O sonho ainda é possível?

Gostaria muito de escrever sobre Diego Alves, goleiro que há tempos sou fã, que defendia na seleção faz tempo, mas a atual circunstância do campeonato brasileiro não me da outra opção, tenho que falar das reais possibilidades de nosso clube no Brasileirão.

São 12 pontos que nos separam do primeiro colocado, não apenas uma distância considerável, mas com uma severa discussão sobre o futebol apresentado, regularidade; ambos os times em campo fazem jus aos pontos conquistados, 12 pontos se tornam esmagadores quando olhados por tal perspectiva.

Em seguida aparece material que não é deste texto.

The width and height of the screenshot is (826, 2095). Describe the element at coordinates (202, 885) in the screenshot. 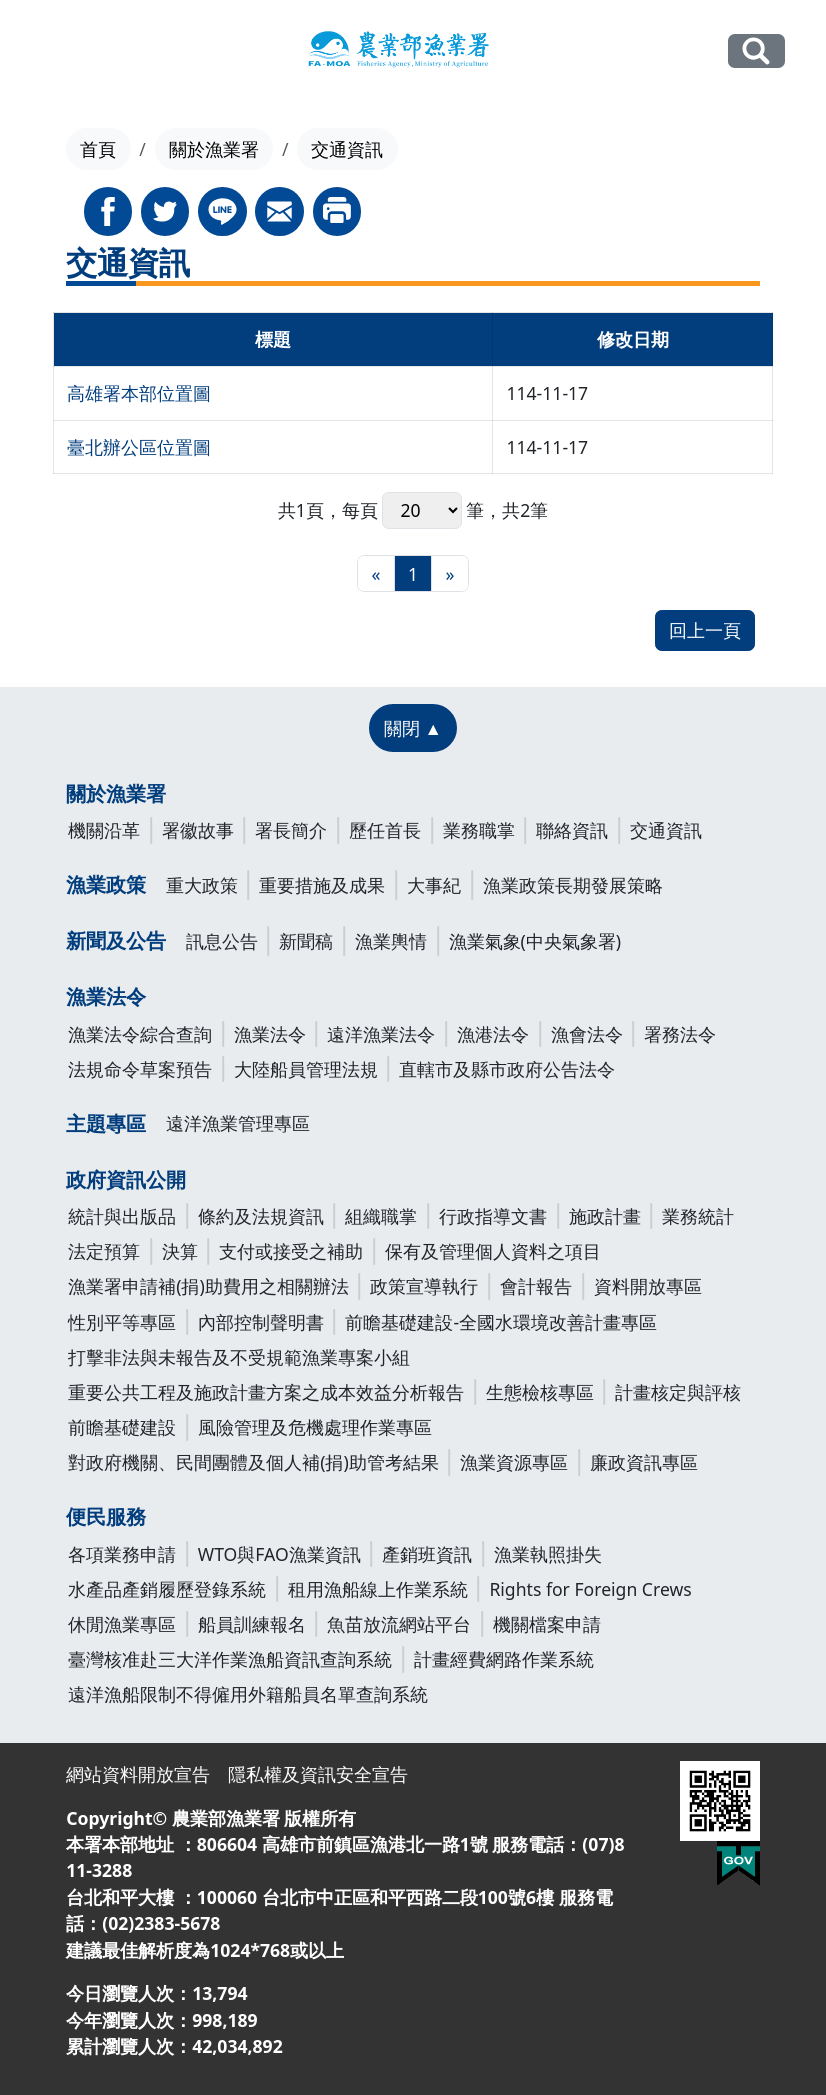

A verdade é que hoje fica complicado afirmar que seremos campeões, soa como uma “forçada de barra”, não que seja errado torcer e acreditar, como torcedor eu acredito que ainda é possível e que ainda temos um campeonato, mas como analisador de desempenho, fica totalmente utópico afirmar que o Flamengo vai conseguir resultados com o futebol coletivo apresentado até agora.

Hoje somos uma equipe que decide grande parte de seus jogos com a qualidade individual de seus atletas, uma equipe que deixa muito a desejar na questão coletiva, percebe-se uma deficiência em grande parte das jogadas “ensaiadas”, um time que fraqueja nas jogadas que mais necessitam um treinamento básico, somos um time mal treinado!

Se de fato será possível acreditar no sonho do título, tornar acessível conquistar o título que se tornou “obrigação” ao longo da temporada, só uma melhoria considerável no coletivo tornará viável, porque hoje a distância existe, e claramente não é por acaso que há essa discrepância de aproveitamento.

Se quisermos igualar, precisamos melhorar, precisamos corrigir, temos que ser minimamente coletivo, que sejamos tão “amedrontadores” coletivamente como na parte individual, que olhem pra gente e que não vejam só o Diego, o Everton Ribeiro, Guerrero ou até Diego Alves… É necessário sim que enxerguem o Flamengo, o atual líder da competição é uma equipe que não tem nomes de peso como esses citados, mas que coletivamente se apresenta muito competitivo, e mais do que buscar essa distância, temos que buscar essa “jogabilidade”!